Dreht man den Spieß einmal um und ergänzt die Empfehlungen der DOV um Anteile für Ur­laubstage, Krank­heitstage, Vorbereitungszeiten, unternehmerisches Risiko, Akquiseauf­wand sowie Equipment und Verbrauchsmaterialien, resultiert wiederum eine Größenordnung, deren Realisierung als Mindeststandard auf dem Markt derzeit nicht möglich ist. Deshalb: wir müs­sen Transparenz schaffen, den realen Bedarf kommu­nizieren und den Weg zu angemes­se­nen Honorarstandards als Prozess etablieren.

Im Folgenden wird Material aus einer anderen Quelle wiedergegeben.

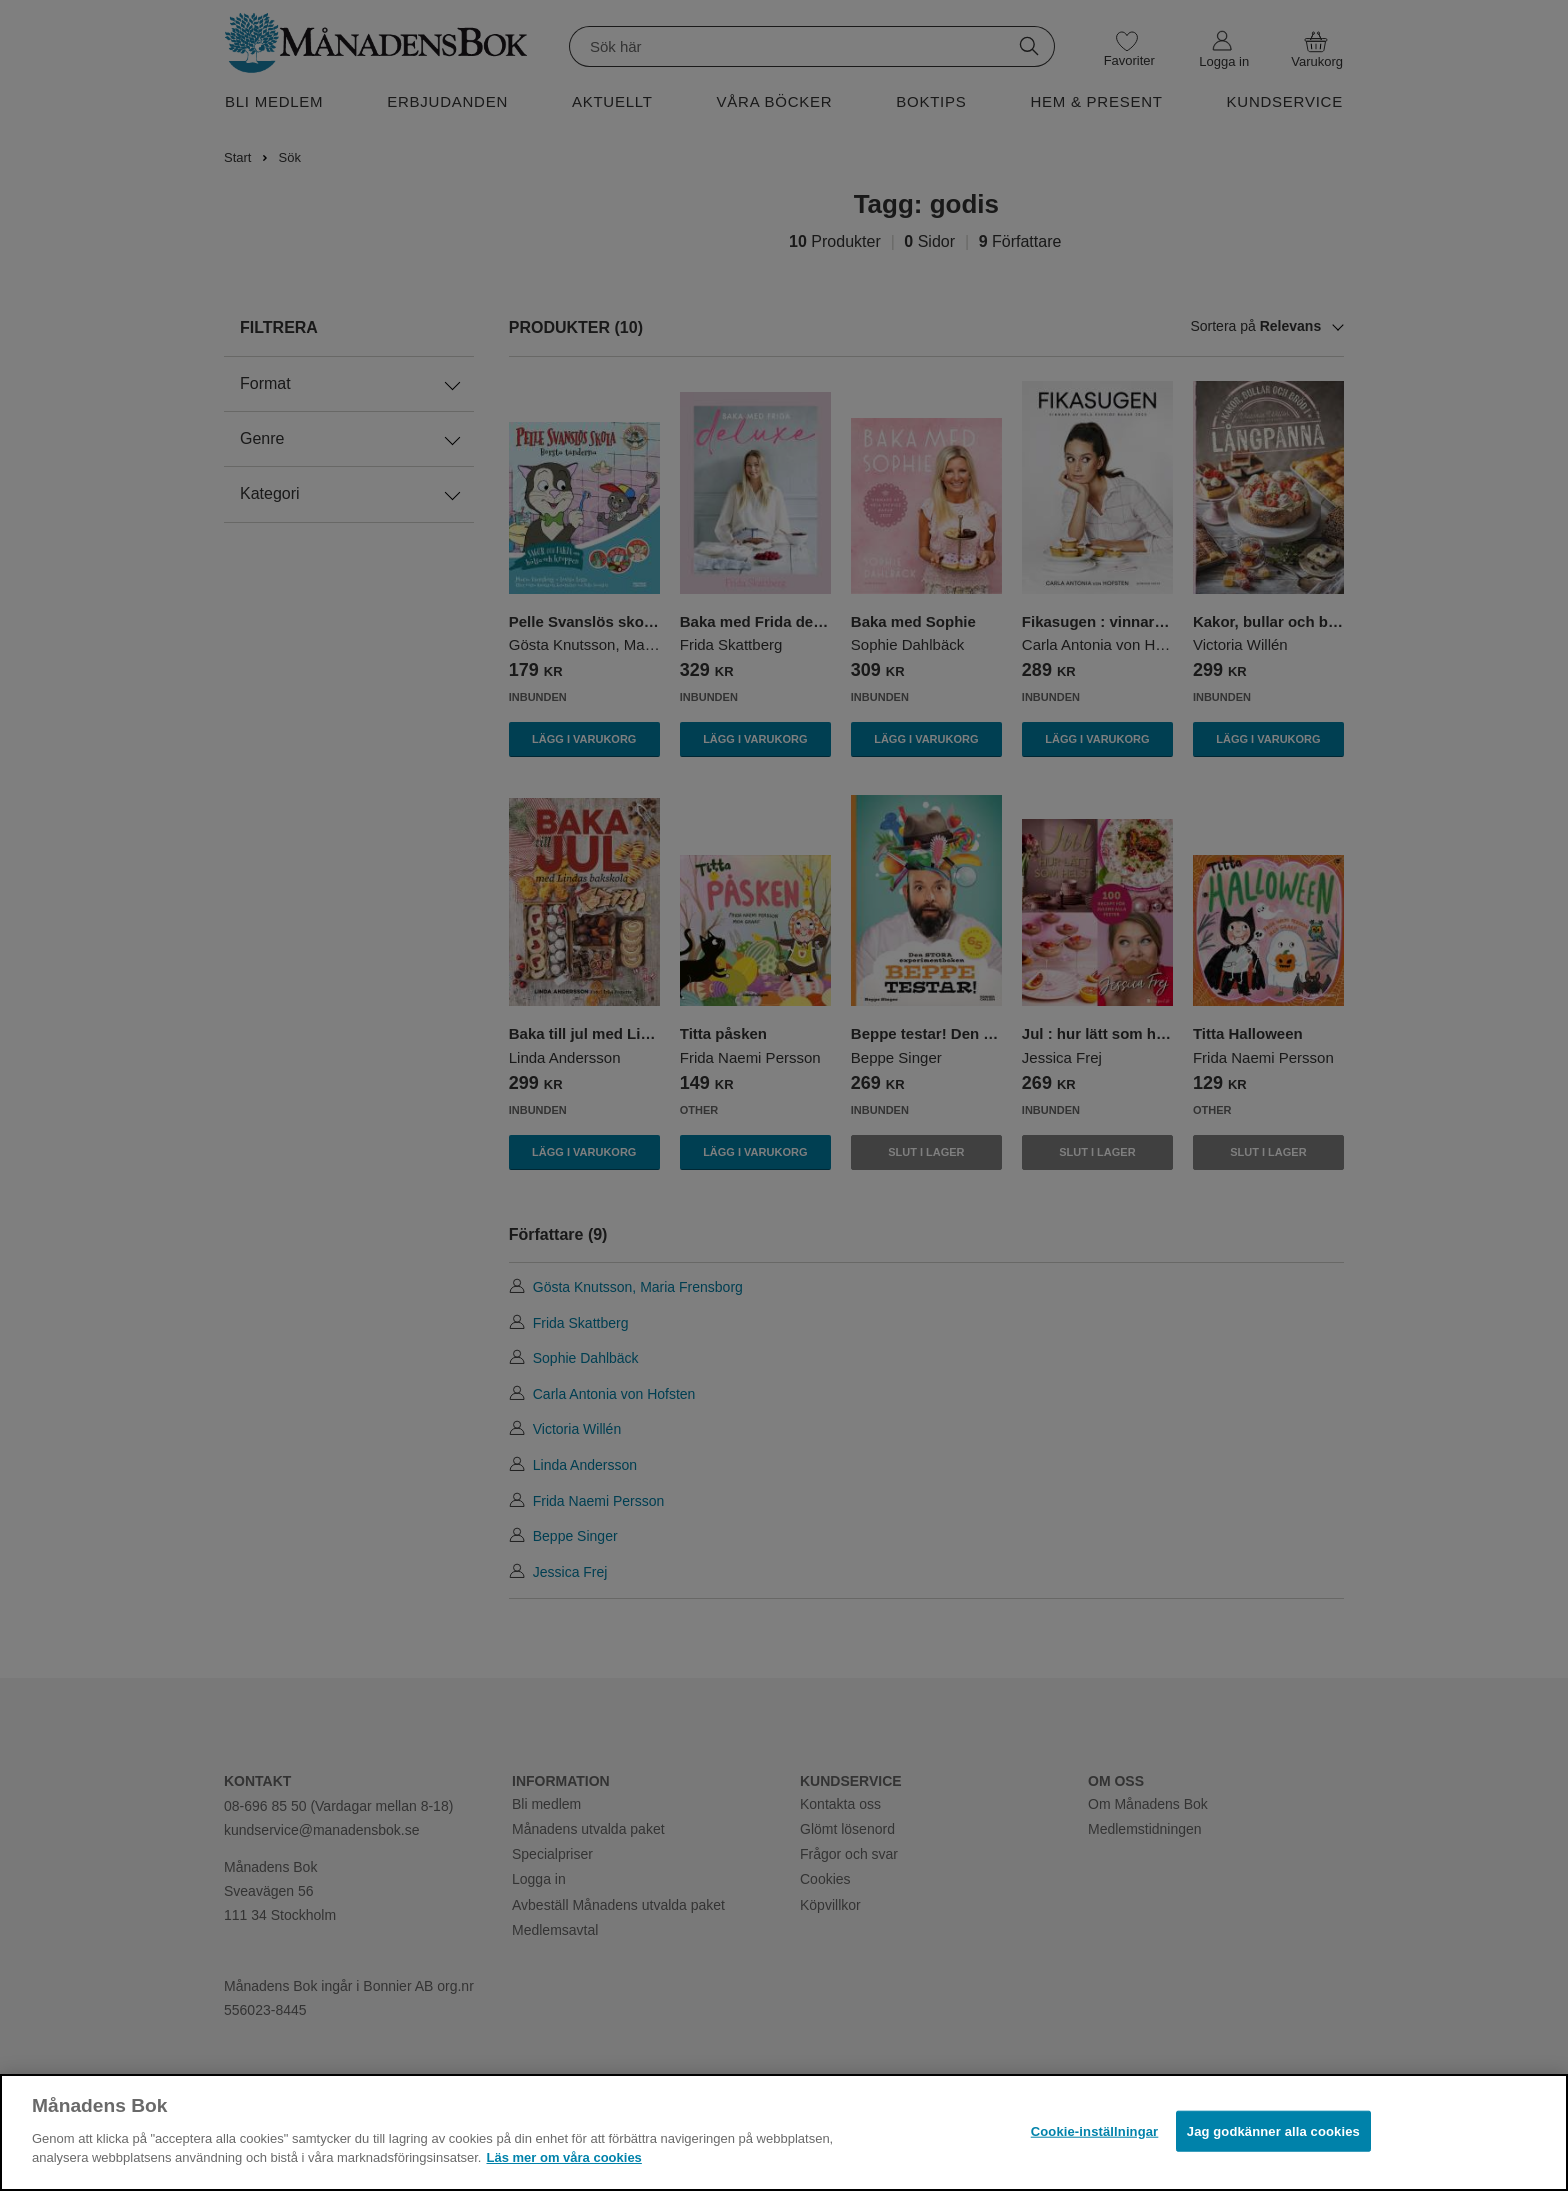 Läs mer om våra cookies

Eines scheint klar:  das Thema einer angemessenen Honorierung selbstständiger Musi­ker:innen wurde über Jahre vernachlässigt. Zu lange, als dass sich die Versäum­nisse der letz­ten Jahre mit einem Schlag wieder aufholen lassen könnten. Das darf uns trotzdem nicht da­von abhalten, die notwendigen Bedarfe offen und ehrlich zu kommunizieren. Wir müssen das Ziel klar benennen und gemein­sam mit den Entscheidungsträger:innen auf verschiedenen Ebe­nen verbindliche Schritte zum Erreichen dieser Ziele entwickeln. Dazu gehört als ein Baustein, dass die Einführung von Honorarstandards bei öffentlichen Förderprogrammen mit einer fi­nanziellen Aufstockung der jeweiligen Programme einhergehen muss.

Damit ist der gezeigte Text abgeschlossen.